2.b Professional Skepticism, Judgment and Planning
- Professional Skepticism: A continuous mindset of questioning and critical assessment of audit evidence and contradictory information.
- Professional Judgment: Applied in areas like sample selection, estimates evaluation, and materiality determination.
- Planning: Documented strategy (ISA 300) covering scope, resources, timing, materiality, risk assessment, and involvement of experts.
Illustration 2.1: Mind Map linking planning inputs (e.g., industry data, prior audits, preliminary risk assessment) to outputs (audit strategy, plan, materiality thresholds).
Topic 3. Assessing Audit Risks
3.a Components of Audit Risk
AR=IR×CR×DRAR = IR × CR × DR
- Inherent Risk (IR): Nature of client’s business or complexity of transactions.
- Control Risk (CR): Effectiveness of internal controls in preventing/detecting misstatements.
- Detection Risk (DR): Auditor’s procedures failing to detect misstatements.
3.b Risk of Material Misstatement and Audit Responses
Risk Assessment Procedures (ISA 315):
- Inquiry: Discussions with management and those charged with governance.
- Observation & Inspection: Touring facilities, examining documents.
- Analytical Procedures: Ratio analysis and trend evaluation.
Response to RMM:
- Test of Controls: Evaluate design and operating effectiveness.
- Substantive Procedures: Tests of details and substantive analytical procedures.
Illustration 3.1: Matrix mapping assertions (existence, completeness, valuation) to typical risks and corresponding audit procedures.
3.c Materiality and Performance Materiality
- Materiality: Set for overall financial statements, guided by quantitative benchmarks and qualitative considerations (e.g., fraud risk).
- Performance Materiality: A lower threshold for specific account balances or classes of transactions to reduce the risk that aggregate misstatements exceed materiality.
3.d Calculating Materiality Levels
- Determine Benchmark (e.g., 5% PBT, 1% revenue).
- Consider Qualitative Factors: Volatility, user sensitivity.
- Compute Materiality: Benchmark × percentage.
- Set Performance Materiality: Typically 50–75% of materiality.
Example 3.1:
- Profit before tax of 8 million → materiality = 5% × 8m = 400,000.
- Performance materiality = 75% × 400,000 = 300,000.
Topic 4. Understanding the Entity, Environment, and Financial Reporting Framework
4.a Initial Understanding (ISA 315)
- Industry & Regulatory Factors: Competition, technology, economic conditions, legislation.
- Nature of the Entity: Ownership, governance, operational structure, products and services.
- Objectives & Strategies: Business models, performance indicators, key processes.
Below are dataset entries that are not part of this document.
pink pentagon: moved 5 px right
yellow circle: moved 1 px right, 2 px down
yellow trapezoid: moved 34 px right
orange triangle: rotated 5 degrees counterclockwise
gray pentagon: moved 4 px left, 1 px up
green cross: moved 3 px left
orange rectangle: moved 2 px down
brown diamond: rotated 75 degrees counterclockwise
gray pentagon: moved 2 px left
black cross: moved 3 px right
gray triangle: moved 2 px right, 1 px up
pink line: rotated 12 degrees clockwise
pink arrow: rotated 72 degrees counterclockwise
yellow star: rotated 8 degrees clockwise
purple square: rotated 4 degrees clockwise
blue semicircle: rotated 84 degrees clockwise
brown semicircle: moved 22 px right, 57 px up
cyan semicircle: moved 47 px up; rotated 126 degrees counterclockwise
- Measurement & Review: Management information systems and internal reporting.
Illustration 4.1: Entity Profile Template capturing key information areas (e.g., mission, structure, markets, key performance metrics).
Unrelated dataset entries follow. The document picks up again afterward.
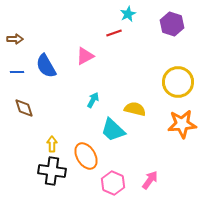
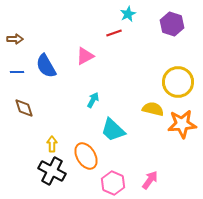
yellow semicircle: moved 18 px right
black cross: rotated 20 degrees clockwise
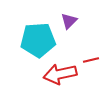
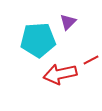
purple triangle: moved 1 px left, 1 px down
red line: rotated 14 degrees counterclockwise
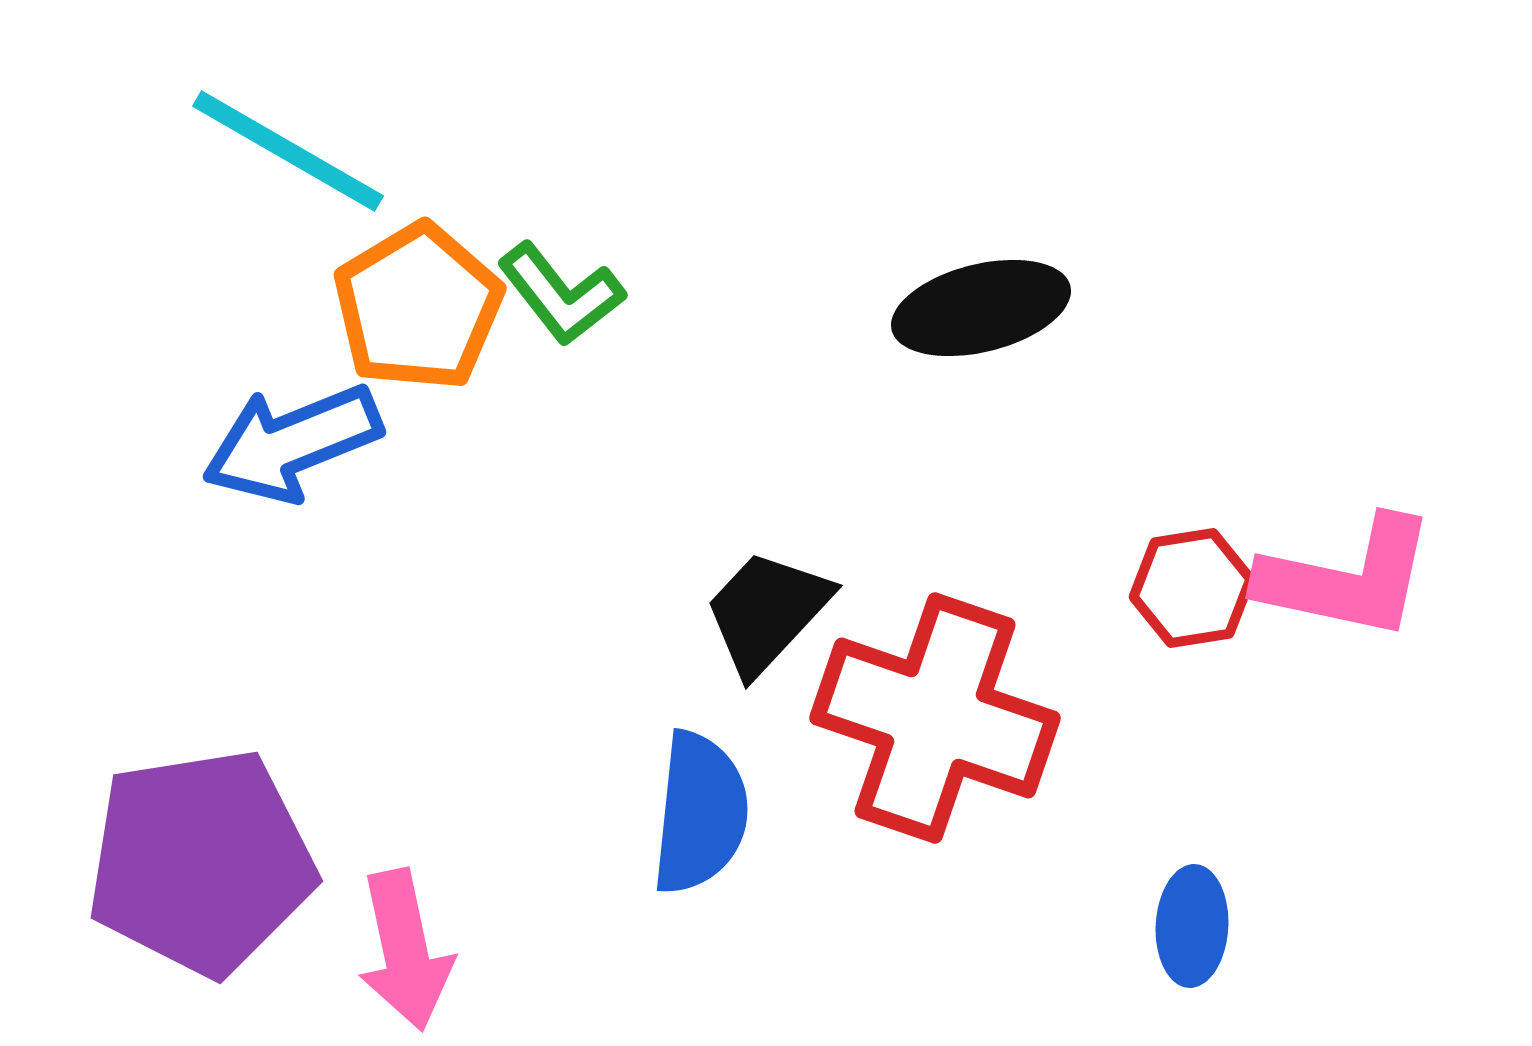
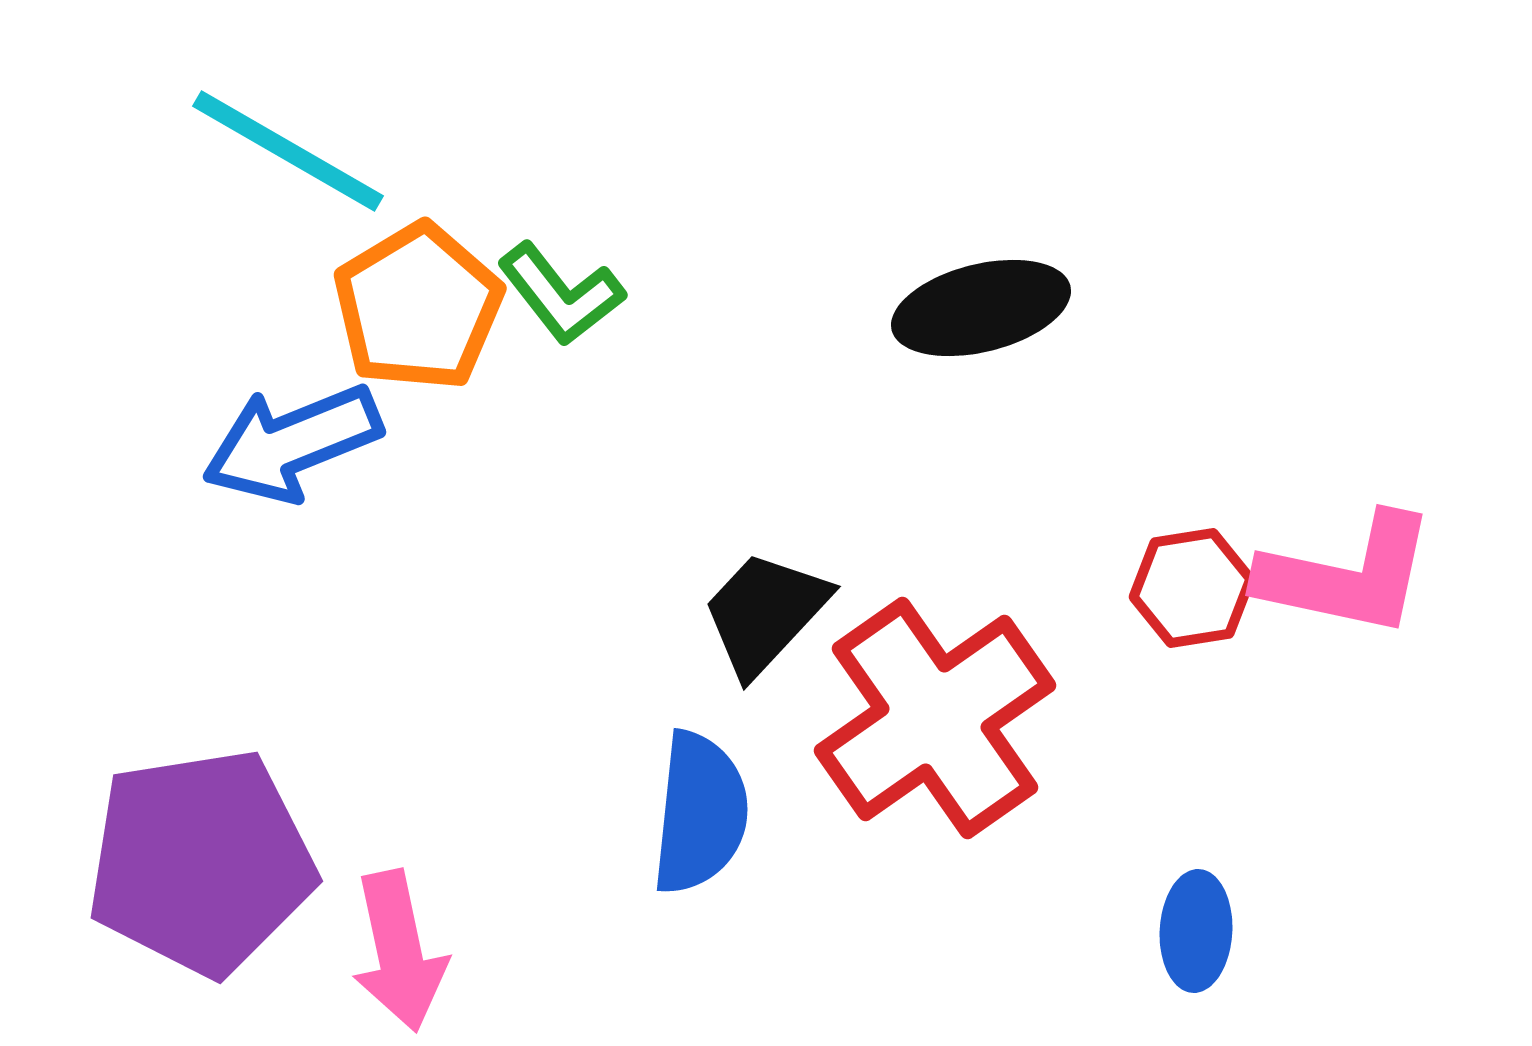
pink L-shape: moved 3 px up
black trapezoid: moved 2 px left, 1 px down
red cross: rotated 36 degrees clockwise
blue ellipse: moved 4 px right, 5 px down
pink arrow: moved 6 px left, 1 px down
4.b Analytical Procedures in Planning
- Trend Analysis: Year-on-year changes in revenues, expenses, margins.
- Ratio Analysis: Liquidity, solvency, efficiency.
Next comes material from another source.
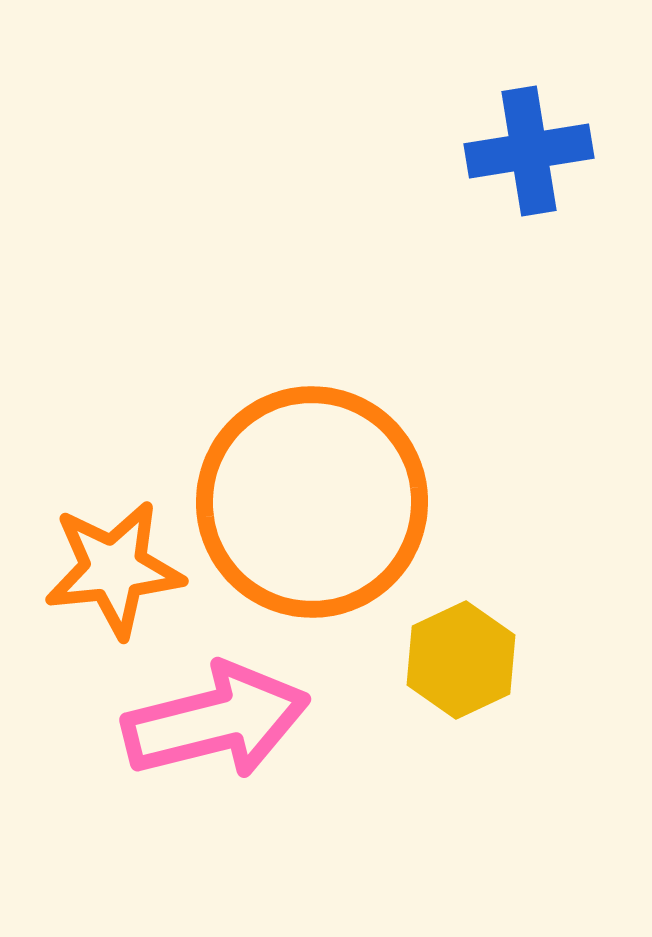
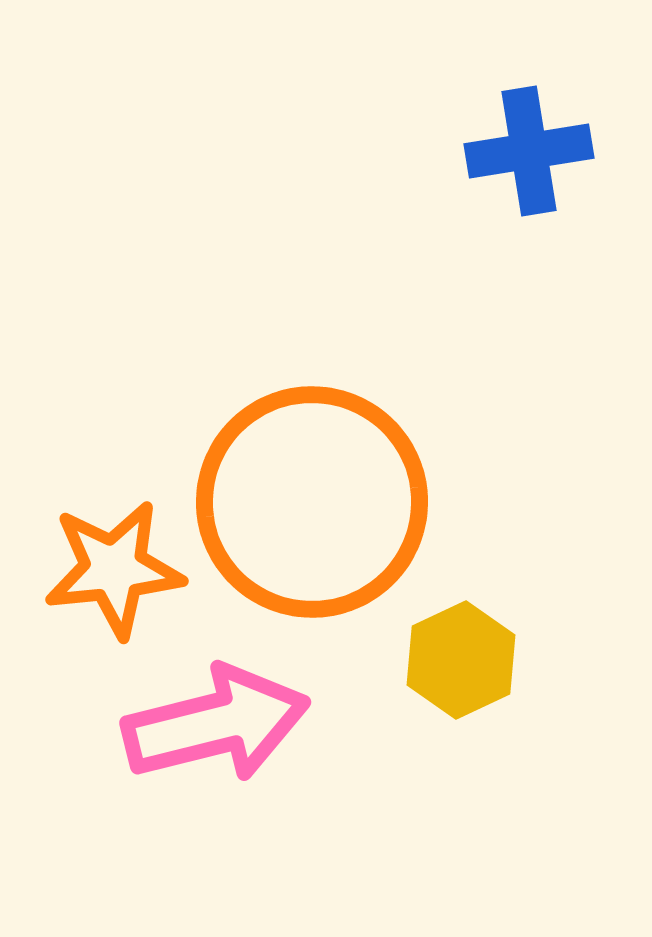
pink arrow: moved 3 px down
- Reasonableness Tests: Comparing financial data to budgets, forecasts, industry norms.
4.c Key Ratio Computations and Interpretations
Ratio | Formula | Interpretation |
Current Ratio | Current Assets / Current Liabilities | >1 indicates short-term liquidity; declining trend is warning |
Gross Profit Margin | (Revenue − COGS) / Revenue | Lower margin may signal cost control issues |
Debt-to-Equity Ratio | Total Liabilities / Total Equity | >1 suggests higher leverage risk |
Illustration 4.2: Line Chart of key ratios over three fiscal years, with annotations highlighting significant deviations and their possible causes.
Topic 5. Fraud, Laws and Regulations
5.a Fraud Impact on Strategy and Procedures
Under ISA 240:
- Fraud Risk Assessment: Brainstorming sessions, risk factor identification (e.g., pressure, opportunity, rationalization).
- Specific Responses: Extended journal entry testing, unexpected audit procedures (e.g., surprise inventory counts).
Illustration 5.1: Fraud Triangle Diagram marked with audit procedures at each vertex.
5.b Responsibilities for Fraud Prevention and Detection
- Internal Auditors: Evaluate and recommend improvements to internal controls; ongoing risk monitoring.
- External Auditors: Obtain reasonable assurance; communicate fraud findings; issue management letters.
5.c Laws and Regulations (ISA 250)
- Direct-Effect Laws: Tax, pension regulations; auditor tests compliance as part of FS audit.
- Indirect-Effect Laws: Health and safety, environmental laws; auditor remains alert to possible non-compliance.
Illustration 5.2: Flowchart showing process of identifying relevant laws, assessing impact on financial statements, and testing compliance.
Topic 6. Audit Planning and Documentation
6.a Need and Benefits of Planning
- Efficient Audit: Focus on high-risk areas, allocate staff appropriately.
- Communication: Clarify roles, responsibilities, and timelines.
- Supervision and Review: Basis for oversight and timely issue resolution.
6.b Overall Audit Strategy vs. Audit Plan
Audit Strategy | Audit Plan |
High-level scope, timing, resource needs | Detailed procedures, sample sizes, schedules |
Materiality and risk assessment | Nature, timing, extent of substantive and control tests |
6.c Relationship Between Strategy and Plan
The strategy outlines the audit’s scope and approach; the plan operationalizes it with specific steps. A change in risk assessment prompts updates to the plan.
6.d Interim Audit vs. Final Audit
- Interim: Early tests of controls, substantive procedures on predictable areas, inventory observation.
- Final: Focus on year-end transactions, account balances, disclosures, subsequent events.
6.e Interim Audit: Purpose and Procedures
- Purpose: Identify control deficiencies, spread workload, refine risk assessment.
- Procedures: Walkthroughs, test controls, interim inventory counts, IT system tests.
6.f Impact of Interim Work on Final Audit
Positive control test results may reduce year-end substantive testing. Interim findings recalibrate risk assessments and materiality judgments.
6.g Importance of Documentation
Per ISA 230:
- Evidence of Compliance: Demonstrates adherence to ISAs.
- Support for Conclusions: Links evidence to audit findings.
- Continuity: Assists future audits and external inspections.
6.h Working Papers: Forms and Contents
Permanent Files: Organizational charts, system manuals, prior-year issues.
Current Files: Risk assessments, planning memos, audit programs, lead schedules.
Supporting Schedules: Detailed test results, confirmations, reconciliations.
Illustration 6.1: Sample Working Paper Index showing cross-references between audit area, evidence, and conclusions.
6.i Safe Custody and Retention of Working Papers
- Electronic Controls: Encrypted document management systems, user access logs.
- Retention Policy: Minimum five-year retention; longer if required by regulation.
- Disposal: Secure shredding or deletion protocols after retention period.